TASK DETAILS | For every line below, output the text exactly and leave out images.
=== Begin Enclosure ===
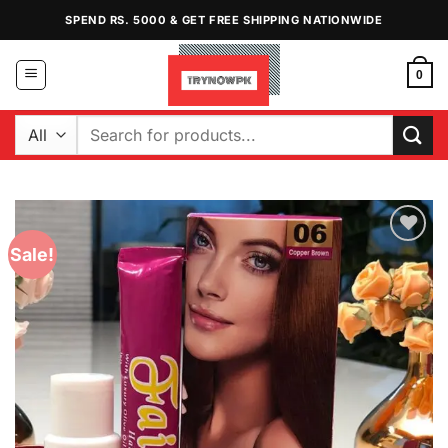
Skip
SPEND RS. 5000 & GET FREE SHIPPING NATIONWIDE
to
content
0
Search
for:
Sale!
Add to
Wishlist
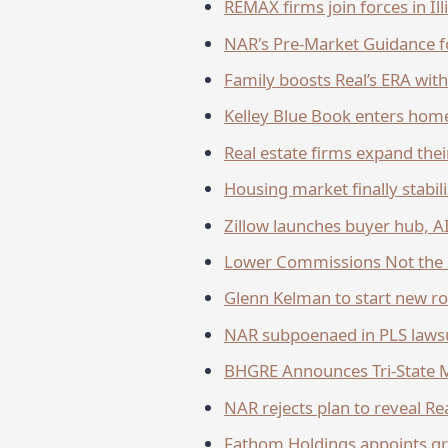
REMAX firms join forces in Il
NAR's Pre-Market Guidance fo
Family boosts Real’s ERA wit
Kelley Blue Book enters hom
Real estate firms expand the
Housing market finally stabil
Zillow launches buyer hub, 
Lower Commissions Not the 
Glenn Kelman to start new rol
NAR subpoenaed in PLS laws
BHGRE Announces Tri-State 
NAR rejects plan to reveal R
Fathom Holdings appoints gr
=== End Enclosure ===
SOLUTION BELOW |
Skip
SPEND RS. 5000 & GET FREE SHIPPING NATIONWIDE
to
content
0
Search
for:
Sale!
Add to
Wishlist
REMAX firms join forces in Il
NAR's Pre-Market Guidance fo
Family boosts Real’s ERA wit
Kelley Blue Book enters hom
Real estate firms expand the
Housing market finally stabil
Zillow launches buyer hub, 
Lower Commissions Not the 
Glenn Kelman to start new rol
NAR subpoenaed in PLS laws
BHGRE Announces Tri-State 
NAR rejects plan to reveal R
Fathom Holdings appoints gr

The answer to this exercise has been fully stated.